_Requirement_.
Look through the data below. Collect every line where the word "Operator" occurs.

==============================

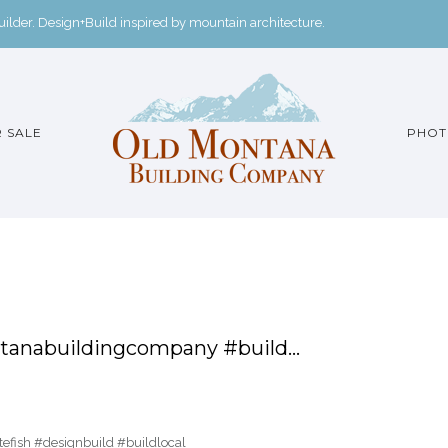
der. Design+Build inspired by mountain architecture.
 SALE
PHOT
anabuildingcompany #build…
fish #designbuild #buildlocal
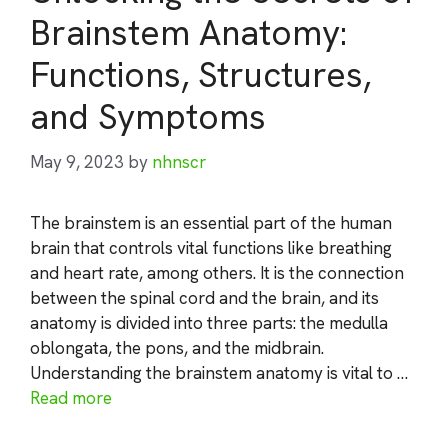
Brainstem Anatomy:
Functions, Structures,
and Symptoms
May 9, 2023
by
nhnscr
The brainstem is an essential part of the human
brain that controls vital functions like breathing
and heart rate, among others. It is the connection
between the spinal cord and the brain, and its
anatomy is divided into three parts: the medulla
oblongata, the pons, and the midbrain.
Understanding the brainstem anatomy is vital to …
Read more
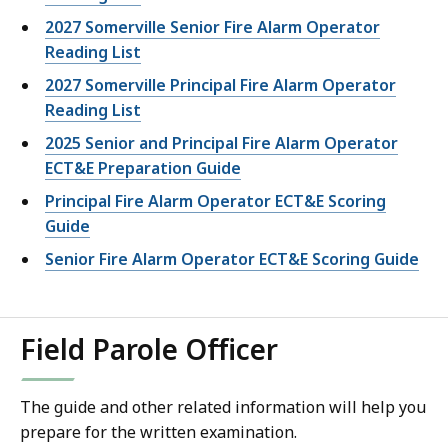
2027 Somerville Senior Fire Alarm Operator
Reading List
2027 Somerville Principal Fire Alarm Operator
Reading List
2025 Senior and Principal Fire Alarm Operator
ECT&E Preparation Guide
Principal Fire Alarm Operator ECT&E Scoring
Guide
Senior Fire Alarm Operator ECT&E Scoring Guide
Field Parole Officer
The guide and other related information will help you
prepare for the written examination.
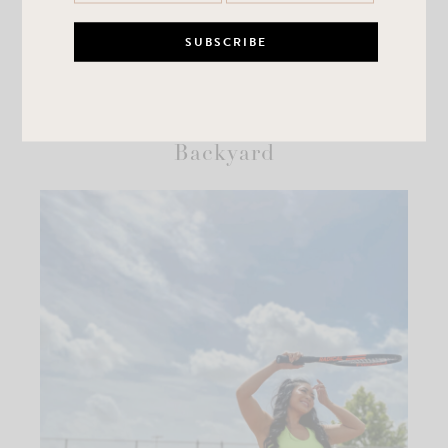
Summer Fun In Your Own
Backyard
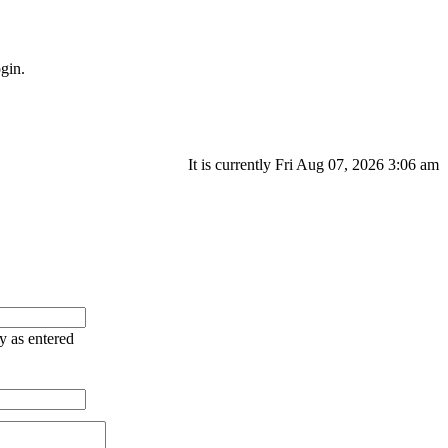
gin.
It is currently Fri Aug 07, 2026 3:06 am
ry as entered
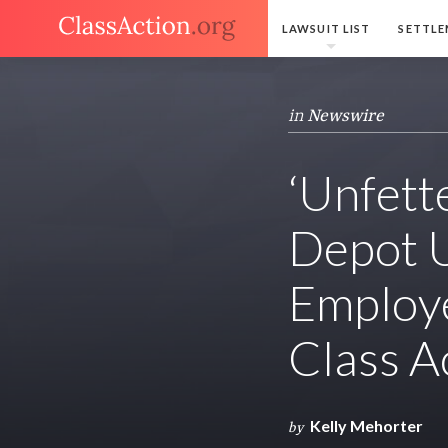
LAWSUIT LIST
SETTLE
in
Newswire
‘Unfett
Depot U
Employe
Class A
Kelly Mehorter
by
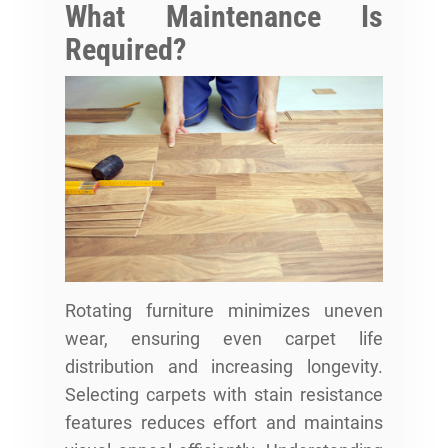
What Maintenance Is
Required?
Rotating furniture minimizes uneven
wear, ensuring even carpet life
distribution and increasing longevity.
Selecting carpets with stain resistance
features reduces effort and maintains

==============================

_Reply to the exercise_.
2027 Somerville Senior Fire Alarm Operator
2027 Somerville Principal Fire Alarm Operator
2025 Senior and Principal Fire Alarm Operator
Principal Fire Alarm Operator ECT&E Scoring
Senior Fire Alarm Operator ECT&E Scoring Guide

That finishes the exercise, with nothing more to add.